Oumar Diouf

Personal information
- Date of birth: 15 March 2003 (age 23)
- Place of birth: Dakar, Senegal
- Height: 1.80 m (5 ft 11 in)
- Position: Forward

Team information
- Current team: STVV
- Number: 77

Youth career
- EF Kalèle
- 2018–2023: AF Darou Salam

Senior career*
- Years: Team / Apps / (Gls)
- 2023–2024: Çaykur Rizespor / 3 / (0)
- 2024–2025: Gençlik Gücü / 28 / (19)
- 2025–2026: Liège / 18 / (8)
- 2026–: STVV / 16 / (3)

International career^{‡}
- 2019–2023: Senegal U20 / 7 / (1)

= Oumar Diouf =

Senegalese footballer (born 2003)

Oumar Diouf (born 13 March 2003) is a Senegalese professional football player who plays as a forward for Belgian Pro League club STVV.

==Club career==
Diouf is a product of the youth academies of the Senegalese clubs EF Kalèle and AF Darou Salam.

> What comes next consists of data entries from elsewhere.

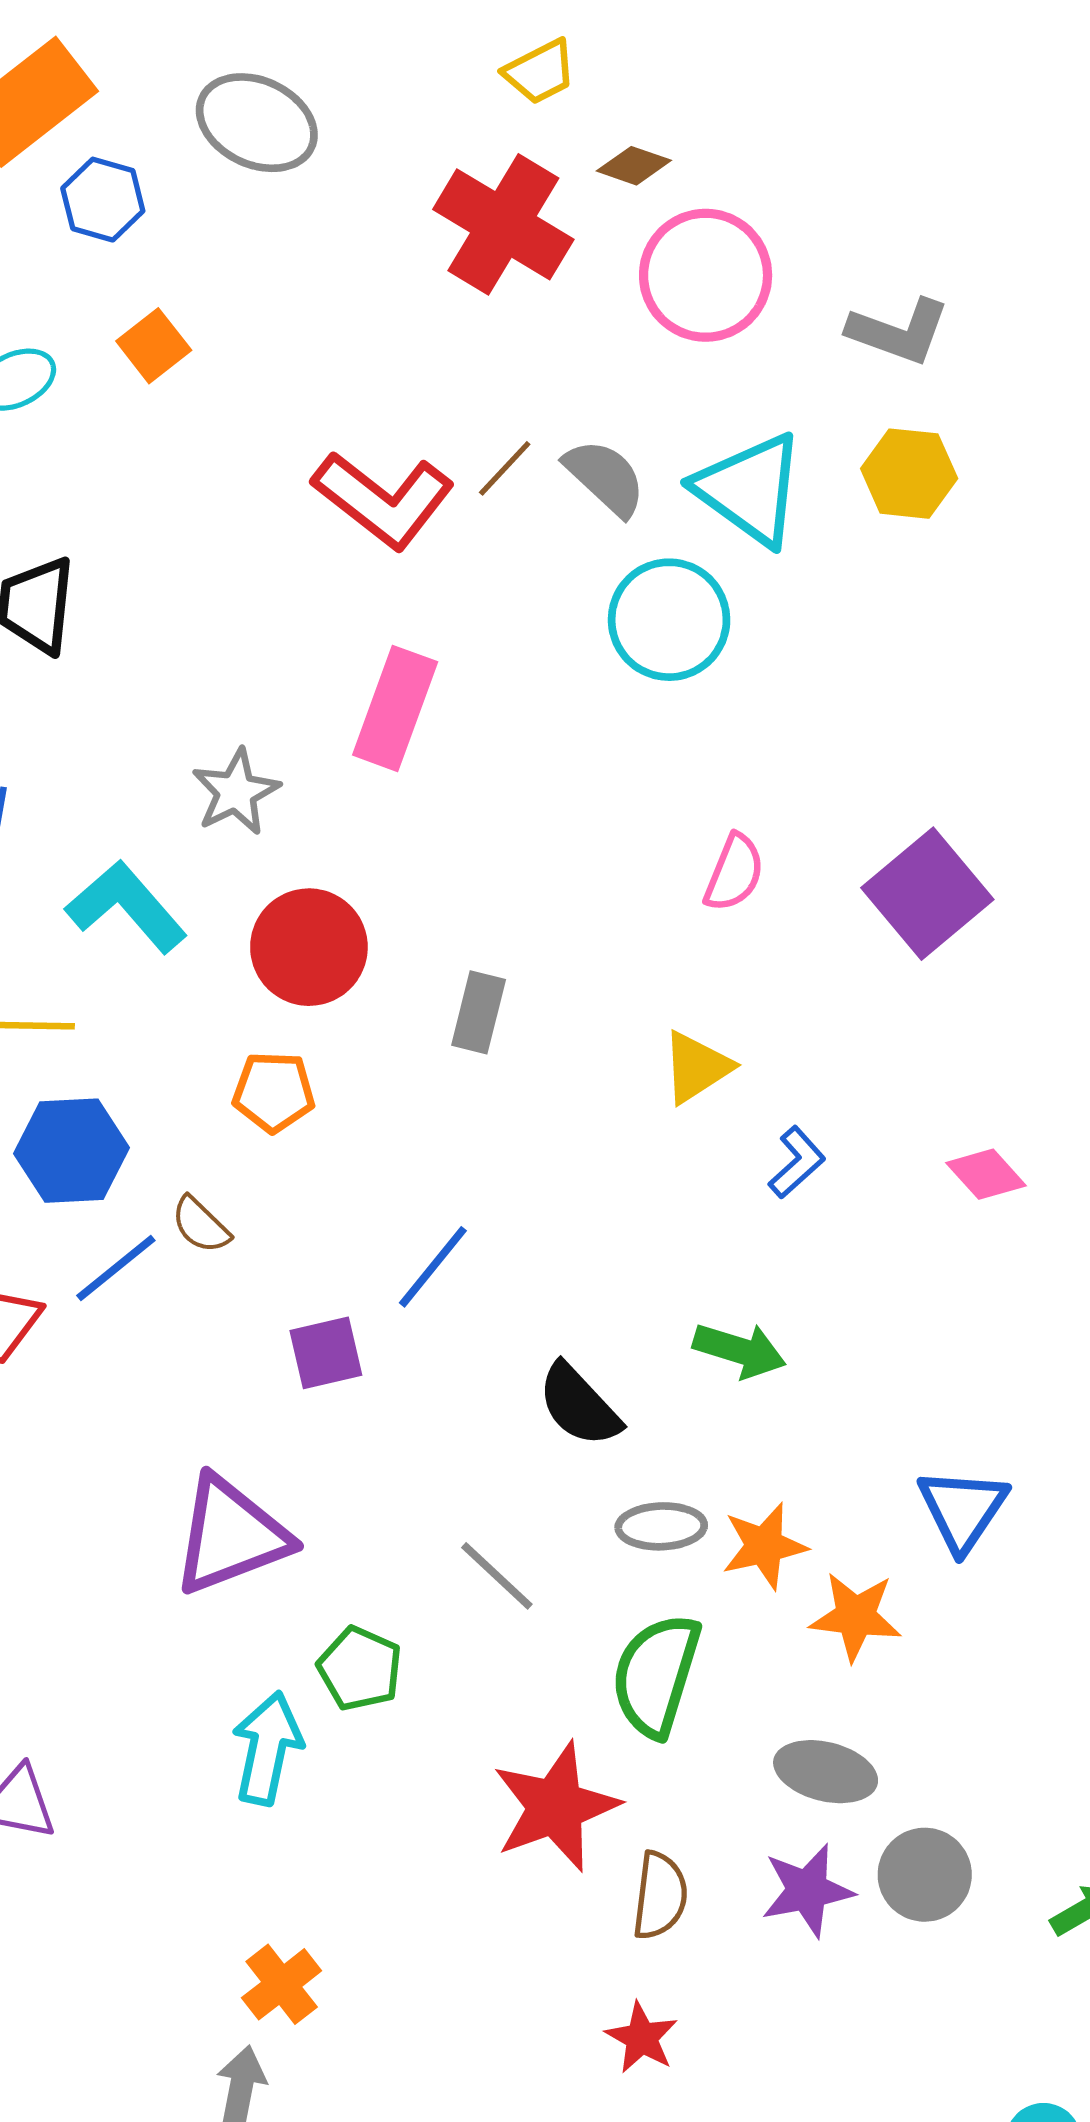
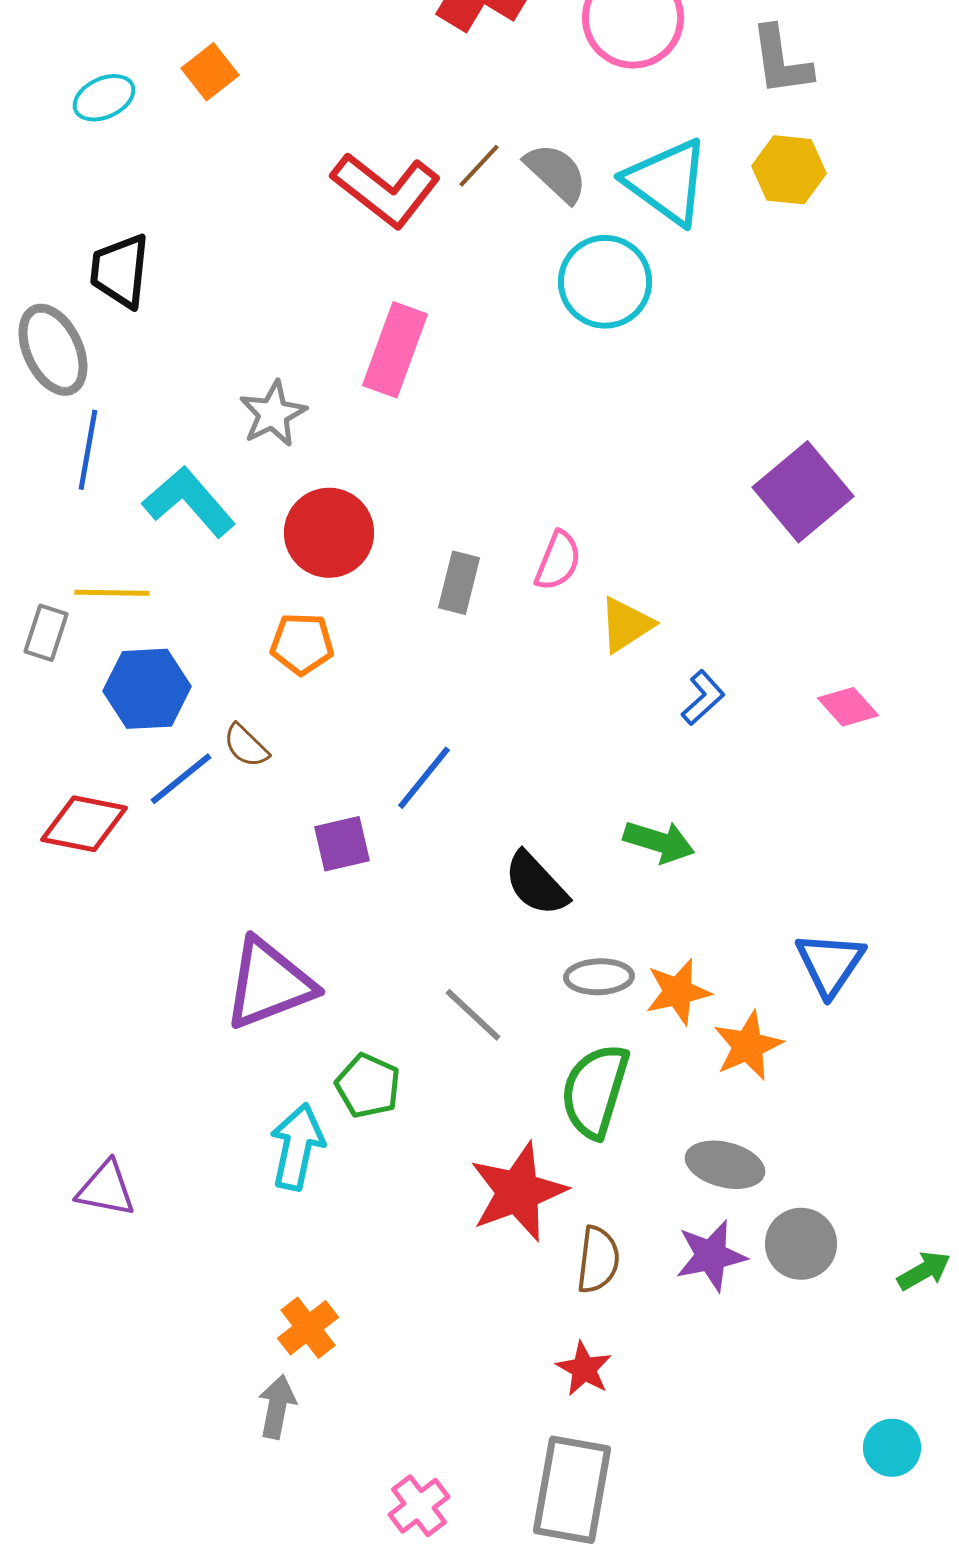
gray L-shape: (899, 331) -> (781, 61), turned 62
pink semicircle: (734, 873) -> (558, 561), moved
orange star: (856, 1616) -> (748, 1046), turned -30

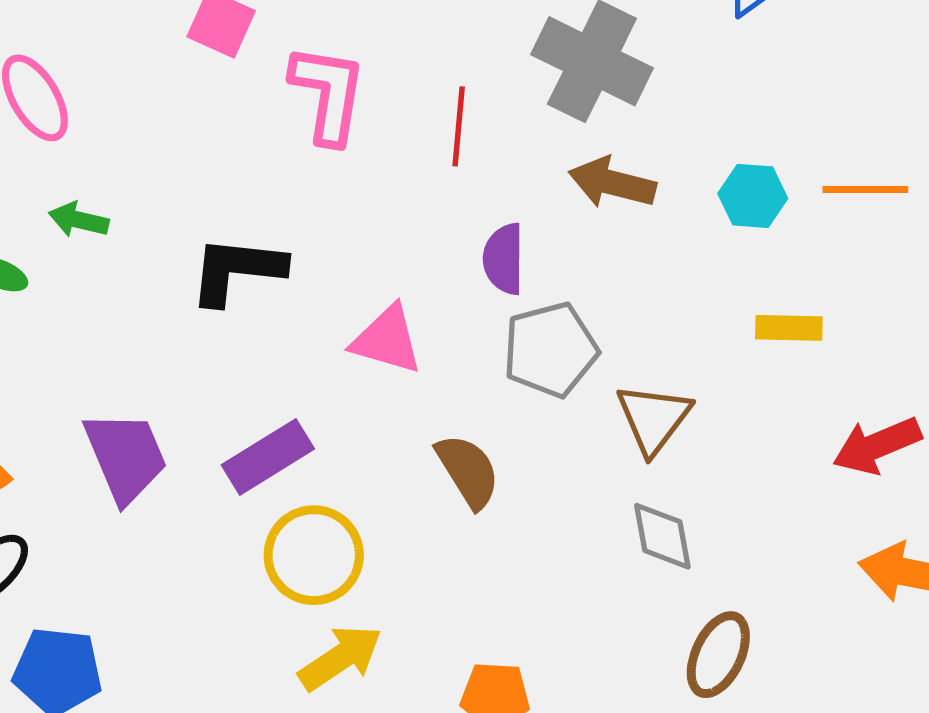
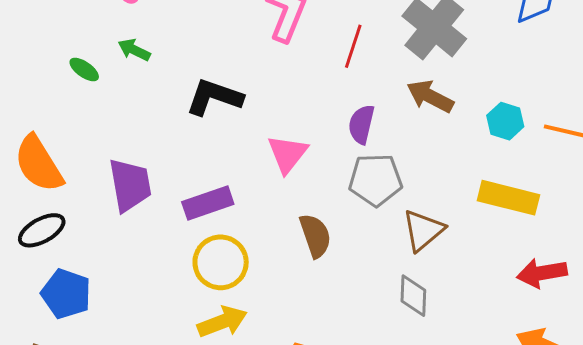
yellow rectangle: (789, 328) -> (508, 198), size x1.6
pink triangle: (387, 340) -> (287, 154), turned 39

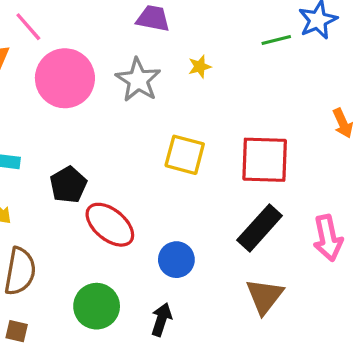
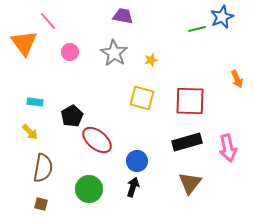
yellow star: (200, 67) -> (151, 60), moved
pink circle: (65, 78) -> (70, 52), size x0.5
black rectangle: (260, 228) -> (187, 142), turned 32
black arrow: (161, 319) -> (133, 187), moved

On 11 August 2023, he transferred to the Turkish Süper Lig club Çaykur Rizespor on a 4-year contract. He suffered an complicated injury while at Rizespor which cut his opportunities short. In 2024, he moved to the Turkish-Cypriot club Gençlik Gücü in the KTFF Süper Lig. On 3 August 2025 he transferred to the Challenger Pro League club Liège on a 2+1 year contract. On 20 January 2026, he moved to the Belgian Pro League club STVV.

==International career==
In 2019, Diouf played for the Senegal U20s that won the 2019 WAFU U-20 Tournament. He also made the U20 squad for the 2023 FIFA U-20 World Cup.